[PROMPT]
Please filter the entries for the word "design" and copy every line that has it.
-------
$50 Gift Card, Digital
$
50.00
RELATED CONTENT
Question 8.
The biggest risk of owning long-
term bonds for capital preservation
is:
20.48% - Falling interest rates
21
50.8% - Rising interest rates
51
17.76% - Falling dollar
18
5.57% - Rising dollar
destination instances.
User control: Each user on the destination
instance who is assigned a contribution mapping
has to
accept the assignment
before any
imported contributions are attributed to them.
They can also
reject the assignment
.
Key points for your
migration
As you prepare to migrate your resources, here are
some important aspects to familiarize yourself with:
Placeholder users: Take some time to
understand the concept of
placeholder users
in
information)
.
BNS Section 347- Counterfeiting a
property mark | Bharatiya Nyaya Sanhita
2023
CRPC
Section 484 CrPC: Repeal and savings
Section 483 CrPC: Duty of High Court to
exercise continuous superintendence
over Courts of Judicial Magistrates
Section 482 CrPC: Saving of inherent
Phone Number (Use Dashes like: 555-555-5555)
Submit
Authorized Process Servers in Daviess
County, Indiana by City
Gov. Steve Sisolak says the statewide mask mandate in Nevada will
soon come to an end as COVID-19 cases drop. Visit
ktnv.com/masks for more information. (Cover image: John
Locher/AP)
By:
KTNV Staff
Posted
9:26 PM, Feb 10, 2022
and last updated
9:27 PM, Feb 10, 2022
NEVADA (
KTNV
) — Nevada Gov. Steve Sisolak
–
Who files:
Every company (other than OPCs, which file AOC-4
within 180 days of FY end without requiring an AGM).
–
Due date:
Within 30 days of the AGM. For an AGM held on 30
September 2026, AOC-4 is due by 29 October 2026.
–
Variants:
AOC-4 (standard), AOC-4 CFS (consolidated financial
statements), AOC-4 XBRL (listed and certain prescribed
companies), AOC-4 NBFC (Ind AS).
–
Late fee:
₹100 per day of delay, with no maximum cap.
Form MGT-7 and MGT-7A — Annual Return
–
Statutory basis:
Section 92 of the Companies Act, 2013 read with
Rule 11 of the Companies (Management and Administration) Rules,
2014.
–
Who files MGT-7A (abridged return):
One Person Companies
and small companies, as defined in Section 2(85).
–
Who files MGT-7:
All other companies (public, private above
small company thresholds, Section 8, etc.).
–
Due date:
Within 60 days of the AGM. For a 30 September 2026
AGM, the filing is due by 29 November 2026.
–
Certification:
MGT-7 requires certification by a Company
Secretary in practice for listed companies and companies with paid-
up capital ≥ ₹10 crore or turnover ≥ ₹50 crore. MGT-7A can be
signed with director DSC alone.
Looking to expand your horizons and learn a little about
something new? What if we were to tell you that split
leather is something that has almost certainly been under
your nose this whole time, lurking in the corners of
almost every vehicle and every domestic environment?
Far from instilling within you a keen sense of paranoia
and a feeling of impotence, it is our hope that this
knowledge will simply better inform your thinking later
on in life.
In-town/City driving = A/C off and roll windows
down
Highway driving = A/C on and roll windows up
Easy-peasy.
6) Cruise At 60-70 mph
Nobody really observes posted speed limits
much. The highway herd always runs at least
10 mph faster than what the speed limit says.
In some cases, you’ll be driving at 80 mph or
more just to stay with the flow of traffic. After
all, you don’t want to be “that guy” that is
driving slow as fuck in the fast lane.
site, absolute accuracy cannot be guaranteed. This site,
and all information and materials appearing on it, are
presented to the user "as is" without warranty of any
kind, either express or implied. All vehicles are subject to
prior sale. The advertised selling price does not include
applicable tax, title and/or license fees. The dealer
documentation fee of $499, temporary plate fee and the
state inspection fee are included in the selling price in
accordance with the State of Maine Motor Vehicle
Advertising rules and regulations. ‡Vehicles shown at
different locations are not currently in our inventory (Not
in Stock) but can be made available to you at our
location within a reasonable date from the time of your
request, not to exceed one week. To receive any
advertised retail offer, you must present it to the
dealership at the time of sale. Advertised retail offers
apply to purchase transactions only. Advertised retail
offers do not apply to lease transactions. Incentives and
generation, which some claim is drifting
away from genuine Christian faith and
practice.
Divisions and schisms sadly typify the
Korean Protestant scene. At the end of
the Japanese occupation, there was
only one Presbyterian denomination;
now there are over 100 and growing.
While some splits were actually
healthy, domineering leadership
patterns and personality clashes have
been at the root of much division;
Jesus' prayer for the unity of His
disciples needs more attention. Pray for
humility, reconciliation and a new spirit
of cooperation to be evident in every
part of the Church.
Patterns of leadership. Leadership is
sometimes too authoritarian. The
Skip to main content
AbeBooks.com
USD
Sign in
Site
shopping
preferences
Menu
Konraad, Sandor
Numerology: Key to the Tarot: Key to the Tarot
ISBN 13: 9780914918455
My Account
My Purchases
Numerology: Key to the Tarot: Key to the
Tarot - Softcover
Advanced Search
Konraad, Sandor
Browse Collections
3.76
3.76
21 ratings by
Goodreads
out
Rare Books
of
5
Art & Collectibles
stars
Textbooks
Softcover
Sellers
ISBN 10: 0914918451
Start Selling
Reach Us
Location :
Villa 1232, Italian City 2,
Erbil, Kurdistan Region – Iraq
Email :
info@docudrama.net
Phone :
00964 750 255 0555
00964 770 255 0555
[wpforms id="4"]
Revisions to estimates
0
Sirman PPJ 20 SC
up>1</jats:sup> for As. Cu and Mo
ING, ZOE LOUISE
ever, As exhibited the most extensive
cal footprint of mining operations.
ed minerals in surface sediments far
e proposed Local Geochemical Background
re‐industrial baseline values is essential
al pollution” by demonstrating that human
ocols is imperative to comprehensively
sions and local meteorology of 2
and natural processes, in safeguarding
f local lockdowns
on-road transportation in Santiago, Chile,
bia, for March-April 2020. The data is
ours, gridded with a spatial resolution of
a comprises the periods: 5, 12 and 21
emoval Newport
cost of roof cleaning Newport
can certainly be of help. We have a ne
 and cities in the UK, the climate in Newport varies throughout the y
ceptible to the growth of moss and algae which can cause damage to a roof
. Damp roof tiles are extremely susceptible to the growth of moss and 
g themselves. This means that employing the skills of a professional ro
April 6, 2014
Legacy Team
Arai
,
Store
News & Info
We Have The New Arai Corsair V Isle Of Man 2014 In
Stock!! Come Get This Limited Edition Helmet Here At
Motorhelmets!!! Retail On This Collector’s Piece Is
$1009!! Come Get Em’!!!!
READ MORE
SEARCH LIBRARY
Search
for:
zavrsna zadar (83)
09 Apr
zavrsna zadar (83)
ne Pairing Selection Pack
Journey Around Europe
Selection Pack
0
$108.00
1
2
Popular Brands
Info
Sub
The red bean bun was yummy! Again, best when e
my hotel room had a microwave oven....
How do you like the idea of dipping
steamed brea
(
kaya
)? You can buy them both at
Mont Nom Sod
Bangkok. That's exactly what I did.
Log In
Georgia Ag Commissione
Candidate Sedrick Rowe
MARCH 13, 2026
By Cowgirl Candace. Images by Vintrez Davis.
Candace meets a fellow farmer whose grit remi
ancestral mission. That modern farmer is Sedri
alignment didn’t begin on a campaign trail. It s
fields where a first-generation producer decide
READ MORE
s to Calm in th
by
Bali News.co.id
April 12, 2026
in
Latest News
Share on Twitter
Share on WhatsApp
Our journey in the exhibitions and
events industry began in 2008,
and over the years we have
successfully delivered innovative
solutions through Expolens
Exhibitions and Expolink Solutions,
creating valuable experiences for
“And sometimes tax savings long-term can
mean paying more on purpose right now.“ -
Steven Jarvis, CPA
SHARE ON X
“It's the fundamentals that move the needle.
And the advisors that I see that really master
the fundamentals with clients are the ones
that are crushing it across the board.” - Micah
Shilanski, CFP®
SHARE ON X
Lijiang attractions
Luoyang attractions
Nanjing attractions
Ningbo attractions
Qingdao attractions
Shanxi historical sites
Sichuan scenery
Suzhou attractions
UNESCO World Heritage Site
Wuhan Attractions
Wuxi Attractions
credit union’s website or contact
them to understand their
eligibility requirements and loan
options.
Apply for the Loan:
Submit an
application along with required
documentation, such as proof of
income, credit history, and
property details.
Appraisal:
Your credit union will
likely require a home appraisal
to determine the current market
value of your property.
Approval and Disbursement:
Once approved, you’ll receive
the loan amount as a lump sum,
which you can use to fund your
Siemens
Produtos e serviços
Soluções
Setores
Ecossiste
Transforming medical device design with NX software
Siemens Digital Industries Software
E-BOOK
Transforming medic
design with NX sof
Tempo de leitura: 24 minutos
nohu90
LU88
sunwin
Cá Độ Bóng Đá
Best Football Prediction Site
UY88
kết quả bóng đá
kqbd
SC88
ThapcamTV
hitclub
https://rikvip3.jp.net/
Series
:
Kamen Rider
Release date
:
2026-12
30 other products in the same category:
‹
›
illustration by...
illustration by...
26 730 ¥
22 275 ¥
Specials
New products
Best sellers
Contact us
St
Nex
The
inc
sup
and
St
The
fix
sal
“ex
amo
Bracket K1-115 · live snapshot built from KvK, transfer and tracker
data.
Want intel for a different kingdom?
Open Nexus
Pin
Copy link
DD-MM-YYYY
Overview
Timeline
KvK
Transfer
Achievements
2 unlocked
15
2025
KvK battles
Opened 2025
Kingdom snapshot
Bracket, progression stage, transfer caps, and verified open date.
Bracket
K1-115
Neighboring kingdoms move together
-------
[EXERCISE ANSWER]
Transforming medical device design with NX software
design with NX sof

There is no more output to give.